Proposed Bill 255, in its infancy, would expand the Open Choice Program to include Danbury and Norwalk and provide funding for it. The Open Choice Program currently serves Hartford, Bridgeport and New Haven and their surrounding districts. It’s “intended to improve academic achievement; reduce racial, ethnic and economic isolation; and provide a choice of educational programs for public school students,” the State’s website says.
Duff has not replied to several inquiries asking about the bill. On Monday, he told the Democratic Town Committee that urban districts are gaining population while suburban districts are losing population, “so I think it’s a win-win, and the state pays for the net cost.”
The proposed bill is co-introduced by State Senators Will Haskell (D-26) and Julie Kushner (D-24).
Norwalk Superintendent of Schools Alexandra Estrella has spoken with Duff “but we don’t have additional information at this point about how the proposed program would work,” Norwalk Public Schools Communications Director Brenda Wilcox Williams said Monday.
“Dr. Estrella supports options that may potentially create more choice for Norwalk students,” she said.

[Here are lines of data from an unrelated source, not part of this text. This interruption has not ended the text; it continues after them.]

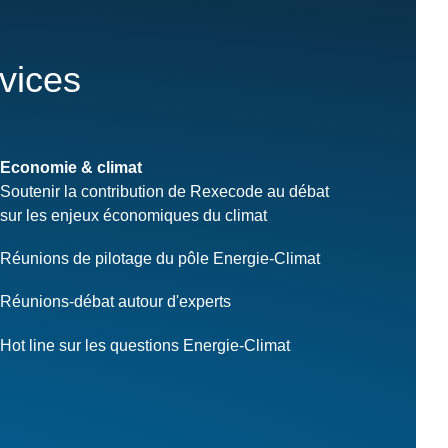
rvices
Economie & climat
Soutenir la contribution de Rexecode au débat
sur les enjeux économiques du climat
Réunions de pilotage du pôle Energie-Climat
Réunions-débat autour d'experts
Hot line sur les questions Energie-Climat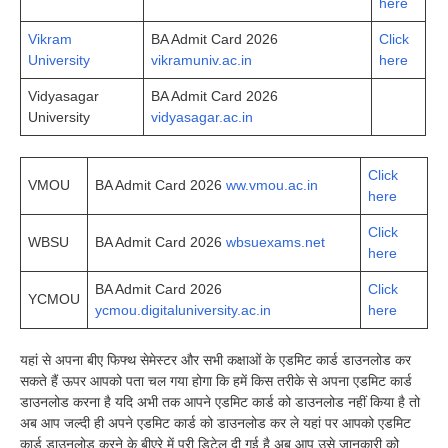
here
Vikram
BA Admit Card 2026
Click
University
vikramuniv.ac.in
here
Vidyasagar
BA Admit Card 2026
University
vidyasagar.ac.in
Click
VMOU
BA Admit Card 2026
ww.vmou.ac.in
here
Click
WBSU
BA Admit Card 2026
wbsuexams.net
here
BA Admit Card 2026
Click
YCMOU
ycmou.digitaluniversity.ac.in
here
यहां से अपना बीए फिफ्थ सेमेस्टर और सभी कक्षाओं के एडमिट कार्ड डाउनलोड कर
सकते हैं ऊपर आपको पता चल गया होगा कि हमें किस तरीके से अपना एडमिट कार्ड
डाउनलोड करना है यदि अभी तक आपने एडमिट कार्ड को डाउनलोड नहीं किया है तो
अब आप जल्दी ही अपने एडमिट कार्ड को डाउनलोड कर ले यहां पर आपको एडमिट
कार्ड डाउनलोड करने के बीएरे में पूरी डिटेल दी गई है अब आप उसे जानकारी को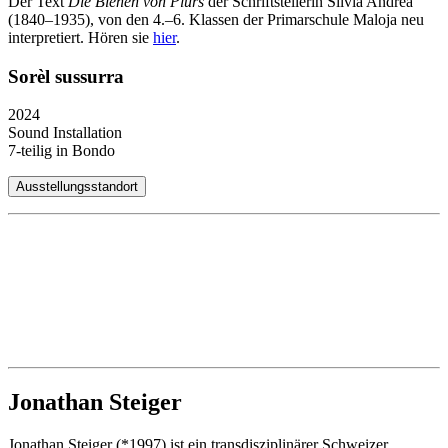
Der Text
Die Bienen von Plurs
der Schriftstellerin Silvia Andrea
(1840–1935), von den 4.–6. Klassen der Primarschule Maloja neu
interpretiert. Hören sie
hier
.
Sorèl sussurra
2024
Sound Installation
7-teilig in Bondo
Ausstellungsstandort
Jonathan Steiger
Jonathan Steiger (*1997) ist ein transdisziplinärer Schweizer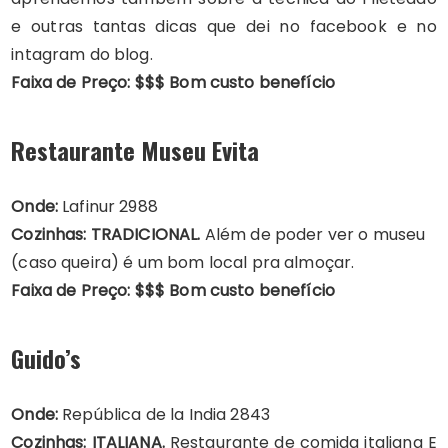
e outras tantas dicas que dei no facebook e no
intagram do blog.
Faixa de Preço: $$$ Bom custo benefício
Restaurante Museu Evita
Onde:
Lafinur 2988
Cozinhas:
TRADICIONAL.
Além de poder ver o museu
(caso queira) é um bom local pra almoçar.
Faixa de Preço: $$$ Bom custo benefício
Guido’s
Onde:
República de la India 2843
Cozinhas:
ITALIANA.
Restaurante de comida italiana E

Open Choice enrollments are offered by school districts on a space-available basis, the State’s website states. Lotteries are used to place students when there are more applicants than spaces available. Special education students are eligible and their school districts split the costs.

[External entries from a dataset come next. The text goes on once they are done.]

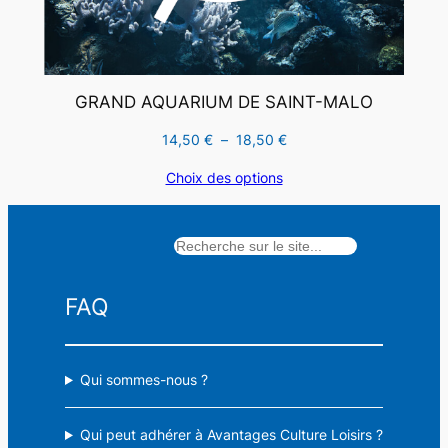
GRAND AQUARIUM DE SAINT-MALO
Plage
14,50
€
–
18,50
€
de
Choix des options
prix :
14,50 €
à
Rechercher
18,50 €
FAQ
Qui sommes-nous ?
Qui peut adhérer à Avantages Culture Loisirs ?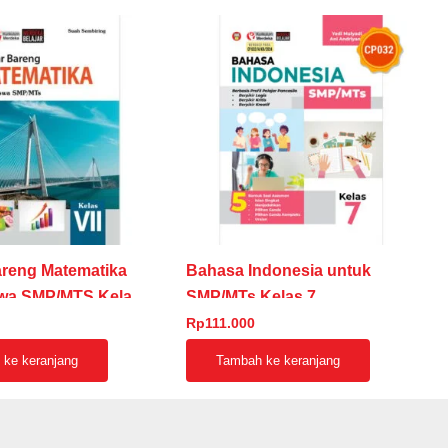
areng Matematika
Bahasa Indonesia untuk
swa SMP/MTS Kelas
SMP/MTs Kelas 7
Rp
111.000
ke keranjang
Tambah ke keranjang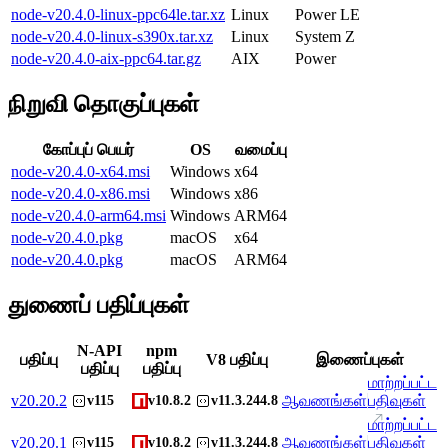
node-v20.4.0-linux-ppc64le.tar.xz
Linux
Power LE
node-v20.4.0-linux-s390x.tar.xz
Linux
System Z
node-v20.4.0-aix-ppc64.tar.gz
AIX
Power
நிறுவி தொகுப்புகள்
கோப்புப் பெயர்
OS
வமைப்பு
node-v20.4.0-x64.msi
Windows
x64
node-v20.4.0-x86.msi
Windows
x86
node-v20.4.0-arm64.msi
Windows
ARM64
node-v20.4.0.pkg
macOS
x64
node-v20.4.0.pkg
macOS
ARM64
துணைப் பதிப்புகள்
N-API
npm
பதிப்பு
V8 பதிப்பு
இணைப்புகள்
பதிப்பு
பதிப்பு
மாற்றப்பட்ட
v
20.20.2
ஆவணங்கள்
பதிவுகள்
v115
v10.8.2
v11.3.244.8
மாற்றப்பட்ட
v
20.20.1
ஆவணங்கள்
பதிவுகள்
v115
v10.8.2
v11.3.244.8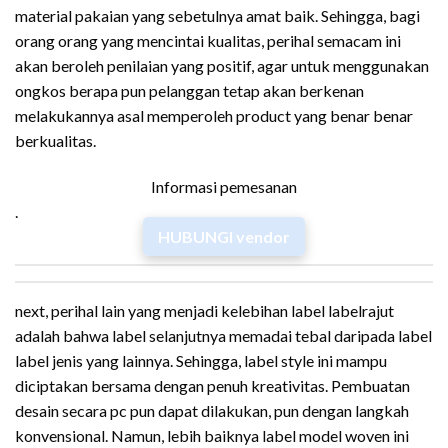
material pakaian yang sebetulnya amat baik. Sehingga, bagi
orang orang yang mencintai kualitas, perihal semacam ini
akan beroleh penilaian yang positif, agar untuk menggunakan
ongkos berapa pun pelanggan tetap akan berkenan
melakukannya asal memperoleh product yang benar benar
berkualitas.
Informasi pemesanan
.
HUBUNGI vendor
next, perihal lain yang menjadi kelebihan label labelrajut
adalah bahwa label selanjutnya memadai tebal daripada label
label jenis yang lainnya. Sehingga, label style ini mampu
diciptakan bersama dengan penuh kreativitas. Pembuatan
desain secara pc pun dapat dilakukan, pun dengan langkah
konvensional. Namun, lebih baiknya label model woven ini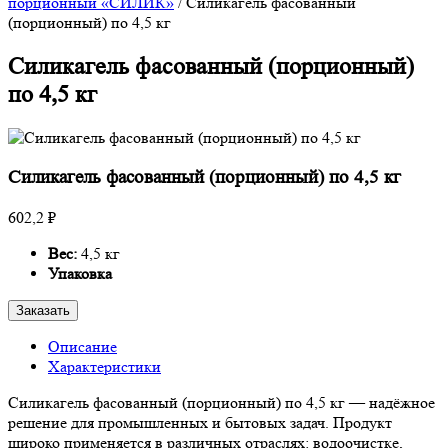
порционный «СИЛИК»
/
Силикагель фасованный
(порционный) по 4,5 кг
Силикагель фасованный (порционный)
по 4,5 кг
Силикагель фасованный (порционный) по 4,5 кг
602,2 ₽
Вес:
4,5 кг
Упаковка
Заказать
Описание
Характеристики
Силикагель фасованный (порционный) по 4,5 кг — надёжное
решение для промышленных и бытовых задач. Продукт
широко применяется в различных отраслях: водоочистке,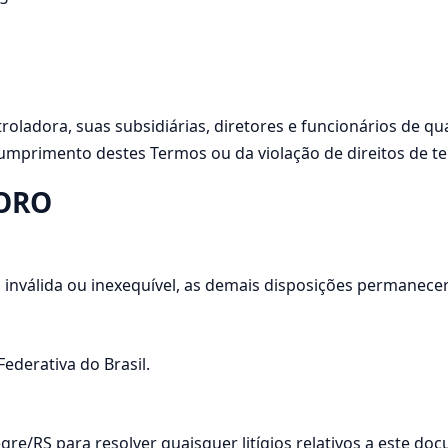
roladora, suas subsidiárias, diretores e funcionários de 
umprimento destes Termos ou da violação de direitos de te
FORO
 inválida ou inexequível, as demais disposições permanecer
ederativa do Brasil.
re/RS para resolver quaisquer litígios relativos a este do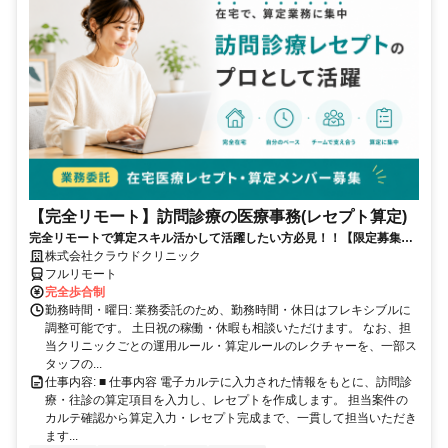
【完全リモート】訪問診療の医療事務(レセプト算定)
完全リモートで算定スキル活かして活躍したい方必見！！【限定募集】
完全リモート｜在宅医療レセプト算定（成果報酬型／業務委託）
株式会社クラウドクリニック
フルリモート
完全歩合制
勤務時間・曜日: 業務委託のため、勤務時間・休日はフレキシブルに
調整可能です。 土日祝の稼働・休暇も相談いただけます。 なお、担
当クリニックごとの運用ルール・算定ルールのレクチャーを、一部ス
タッフの...
仕事内容: ■ 仕事内容 電子カルテに入力された情報をもとに、訪問診
療・往診の算定項目を入力し、レセプトを作成します。 担当案件の
カルテ確認から算定入力・レセプト完成まで、一貫して担当いただき
ます...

The State pays transportation costs, the website states. “Arrangements are made by the regional educational service center serving the area. This also applies to students with disabilities unless transportation is considered a related service and is required by the student’s individualized education program (IEP).”
And some weedy details:
- The state pays a grant of $3,000 per student enrolled if the number of Open Choice students is less than 2 percent of the total population of the receiving district
- The state pays a grant of $4,000 per student enrolled if the number of Open Choice students is greater than or equal to 2 percent but less than 3 percent of the total population of the receiving district or $6,000 per student enrolled if the number of Open Choice students is greater than or equal to 3 percent but less than 4 percent of the total population of the receiving district
- The state pays a grant of $6,000 per student if enrollment is greater than 4,000 students and the number of students in the program increased by 50 percent
- The state pays a grant of $8,000 per student enrolled if the number of Open Choice students is greater than or equal to 4 percent of the total student population of the receiving district
Norwalk Board of Education Chairman Colin Hosten was copied on the email to Wilcox Williams but did not take the opportunity to comment.
BoE member Barbara Meyer-Mitchell announced the proposed bill on the Facebook page Norwalk Parents for Education, which she created but no longer administers.

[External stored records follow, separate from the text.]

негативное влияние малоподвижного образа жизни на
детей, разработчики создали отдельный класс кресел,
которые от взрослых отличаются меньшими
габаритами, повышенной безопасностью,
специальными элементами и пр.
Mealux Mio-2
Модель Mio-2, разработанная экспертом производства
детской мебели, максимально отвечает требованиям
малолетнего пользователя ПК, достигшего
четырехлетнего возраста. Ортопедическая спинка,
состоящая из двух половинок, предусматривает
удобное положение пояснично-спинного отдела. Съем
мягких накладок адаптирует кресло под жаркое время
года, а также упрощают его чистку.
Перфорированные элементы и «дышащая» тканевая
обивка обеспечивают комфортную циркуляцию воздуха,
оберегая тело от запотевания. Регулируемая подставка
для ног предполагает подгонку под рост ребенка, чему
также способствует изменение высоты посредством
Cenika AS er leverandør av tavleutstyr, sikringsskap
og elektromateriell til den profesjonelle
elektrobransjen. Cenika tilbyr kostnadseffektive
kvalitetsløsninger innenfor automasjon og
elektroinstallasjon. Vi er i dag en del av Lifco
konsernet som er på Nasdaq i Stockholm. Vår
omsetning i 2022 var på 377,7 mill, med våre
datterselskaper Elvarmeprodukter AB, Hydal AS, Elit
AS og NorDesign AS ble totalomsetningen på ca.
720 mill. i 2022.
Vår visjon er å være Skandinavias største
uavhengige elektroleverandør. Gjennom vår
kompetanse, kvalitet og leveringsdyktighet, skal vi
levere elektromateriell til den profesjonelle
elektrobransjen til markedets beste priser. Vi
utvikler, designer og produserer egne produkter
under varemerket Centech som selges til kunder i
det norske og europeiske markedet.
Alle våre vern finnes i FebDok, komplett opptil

“Enrollment has been dropping in our neighboring districts, while it has been growing here in Norwalk,” she noted.
The Open Choice program would be a “nice option” but “I also have concerns,” Meyer-Mitchell wrote. “On the one hand, this would give our students access to some of the best schools in the state. But, they will have a long bus ride both ways, and could experience microaggressions or lack of inclusion. From a budget standpoint, it would alleviate some pressure on both Operating and Capital plans. I am sure there will be a lot of discussion over the coming months.”
She noted that NPS’ per-pupil expenditures are less than neighboring school districts, “a product of CT’s very regressive school funding structure, which is based predominantly on property taxes for funding,” and directed people to a Connecticut Mirror story that features the Open Choice Program.
“I think the bill’s language is intentionally spare, so that it can be examined,” she wrote. “We will all have the opportunity to provide input when there is a hearing. For now, we can study, listen, learn and think about it. My intention in posting today was simply to communicate to stakeholders that this bill had been introduced.”
Meyer-Mitchell said Wednesday that she doesn’t have an official position yet, “other than it offers an additional choice to our district of choice.” It’s not her bill, she said.
State funding for Open Choice would potentially lift operating costs for Norwalk Public Schools, she said on the Facebook page.
“I agree that we should focus on improving Norwalk schools,” she wrote. “The reason enrollment comes into the discussion is the state and city need to fund building new schools. If there is capacity in nearby districts, it is efficient to utilize that existing infrastructure, if it benefits all parties.”